[PROBLEM TO SOLVE] Within the records that follow, find every line containing the string "order". Copy those lines.

Collected data
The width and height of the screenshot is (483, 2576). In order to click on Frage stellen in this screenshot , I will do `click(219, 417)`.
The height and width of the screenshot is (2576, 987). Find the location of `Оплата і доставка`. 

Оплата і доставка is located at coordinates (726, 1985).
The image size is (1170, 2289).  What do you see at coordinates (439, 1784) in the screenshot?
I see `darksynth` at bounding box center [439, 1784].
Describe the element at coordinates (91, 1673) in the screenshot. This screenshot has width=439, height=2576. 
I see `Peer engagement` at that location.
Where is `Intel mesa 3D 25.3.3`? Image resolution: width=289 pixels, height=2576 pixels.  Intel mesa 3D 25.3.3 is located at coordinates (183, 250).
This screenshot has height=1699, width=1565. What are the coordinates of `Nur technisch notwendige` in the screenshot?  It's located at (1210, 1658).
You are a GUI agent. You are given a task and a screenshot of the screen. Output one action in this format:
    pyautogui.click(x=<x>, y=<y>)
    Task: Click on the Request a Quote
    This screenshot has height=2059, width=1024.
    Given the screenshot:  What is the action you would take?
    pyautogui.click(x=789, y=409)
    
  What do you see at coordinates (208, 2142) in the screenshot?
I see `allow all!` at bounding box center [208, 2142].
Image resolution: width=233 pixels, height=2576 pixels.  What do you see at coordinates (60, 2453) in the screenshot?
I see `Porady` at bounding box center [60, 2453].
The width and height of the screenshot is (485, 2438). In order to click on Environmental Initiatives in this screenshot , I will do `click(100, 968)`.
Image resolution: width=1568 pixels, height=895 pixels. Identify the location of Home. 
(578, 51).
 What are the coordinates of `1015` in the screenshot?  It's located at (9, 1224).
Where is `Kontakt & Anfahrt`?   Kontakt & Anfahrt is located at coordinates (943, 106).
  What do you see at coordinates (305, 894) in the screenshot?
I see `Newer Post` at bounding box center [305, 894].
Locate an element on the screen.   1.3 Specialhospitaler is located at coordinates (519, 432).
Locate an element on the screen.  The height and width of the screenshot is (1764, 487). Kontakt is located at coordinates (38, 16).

[RESULT]
The width and height of the screenshot is (483, 2576). In order to click on Frage stellen in this screenshot , I will do `click(219, 417)`.
The width and height of the screenshot is (485, 2438). In order to click on Environmental Initiatives in this screenshot , I will do `click(100, 968)`.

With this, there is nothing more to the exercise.